Work to complete
Each line must appear in the answer exactly as it does in the data.

Record set
_ _ _
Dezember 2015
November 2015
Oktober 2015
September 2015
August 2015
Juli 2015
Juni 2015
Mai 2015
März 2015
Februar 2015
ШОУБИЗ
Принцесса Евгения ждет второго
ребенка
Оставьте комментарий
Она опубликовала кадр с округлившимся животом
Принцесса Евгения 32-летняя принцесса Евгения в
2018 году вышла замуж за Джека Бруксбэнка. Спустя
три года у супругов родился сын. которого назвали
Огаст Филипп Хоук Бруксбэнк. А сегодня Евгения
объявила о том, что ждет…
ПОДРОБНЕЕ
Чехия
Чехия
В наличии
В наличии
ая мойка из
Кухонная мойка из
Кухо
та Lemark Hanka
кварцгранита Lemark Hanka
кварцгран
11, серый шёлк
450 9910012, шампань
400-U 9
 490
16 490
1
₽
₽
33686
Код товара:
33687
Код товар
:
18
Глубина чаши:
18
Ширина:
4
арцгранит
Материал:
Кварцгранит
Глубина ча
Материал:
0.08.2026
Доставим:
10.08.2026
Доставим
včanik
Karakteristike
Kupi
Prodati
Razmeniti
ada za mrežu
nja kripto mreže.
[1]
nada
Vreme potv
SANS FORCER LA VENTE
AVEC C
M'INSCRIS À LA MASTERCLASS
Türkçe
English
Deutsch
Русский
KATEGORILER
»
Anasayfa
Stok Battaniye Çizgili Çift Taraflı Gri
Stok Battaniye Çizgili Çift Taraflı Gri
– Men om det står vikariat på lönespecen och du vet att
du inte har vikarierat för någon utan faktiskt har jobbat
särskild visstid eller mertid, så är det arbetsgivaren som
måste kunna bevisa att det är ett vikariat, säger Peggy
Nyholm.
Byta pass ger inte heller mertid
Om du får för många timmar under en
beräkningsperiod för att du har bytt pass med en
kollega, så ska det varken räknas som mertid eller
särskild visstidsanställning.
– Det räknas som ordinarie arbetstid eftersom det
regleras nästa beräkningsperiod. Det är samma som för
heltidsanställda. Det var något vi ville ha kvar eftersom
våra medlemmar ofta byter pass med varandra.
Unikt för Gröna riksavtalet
_ _ _
Finished exercise
Dezember 2015
November 2015
Oktober 2015
September 2015
August 2015
Juli 2015
Juni 2015
Mai 2015
März 2015
Februar 2015
ШОУБИЗ
Принцесса Евгения ждет второго
ребенка
Оставьте комментарий
Она опубликовала кадр с округлившимся животом
Принцесса Евгения 32-летняя принцесса Евгения в
2018 году вышла замуж за Джека Бруксбэнка. Спустя
три года у супругов родился сын. которого назвали
Огаст Филипп Хоук Бруксбэнк. А сегодня Евгения
объявила о том, что ждет…
ПОДРОБНЕЕ
Чехия
Чехия
В наличии
В наличии
ая мойка из
Кухонная мойка из
Кухо
та Lemark Hanka
кварцгранита Lemark Hanka
кварцгран
11, серый шёлк
450 9910012, шампань
400-U 9
 490
16 490
1
₽
₽
33686
Код товара:
33687
Код товар
:
18
Глубина чаши:
18
Ширина:
4
арцгранит
Материал:
Кварцгранит
Глубина ча
Материал:
0.08.2026
Доставим:
10.08.2026
Доставим
včanik
Karakteristike
Kupi
Prodati
Razmeniti
ada za mrežu
nja kripto mreže.
[1]
nada
Vreme potv
SANS FORCER LA VENTE
AVEC C
M'INSCRIS À LA MASTERCLASS
Türkçe
English
Deutsch
Русский
KATEGORILER
»
Anasayfa
Stok Battaniye Çizgili Çift Taraflı Gri
Stok Battaniye Çizgili Çift Taraflı Gri
– Men om det står vikariat på lönespecen och du vet att
du inte har vikarierat för någon utan faktiskt har jobbat
särskild visstid eller mertid, så är det arbetsgivaren som
måste kunna bevisa att det är ett vikariat, säger Peggy
Nyholm.
Byta pass ger inte heller mertid
Om du får för många timmar under en
beräkningsperiod för att du har bytt pass med en
kollega, så ska det varken räknas som mertid eller
särskild visstidsanställning.
– Det räknas som ordinarie arbetstid eftersom det
regleras nästa beräkningsperiod. Det är samma som för
heltidsanställda. Det var något vi ville ha kvar eftersom
våra medlemmar ofta byter pass med varandra.
Unikt för Gröna riksavtalet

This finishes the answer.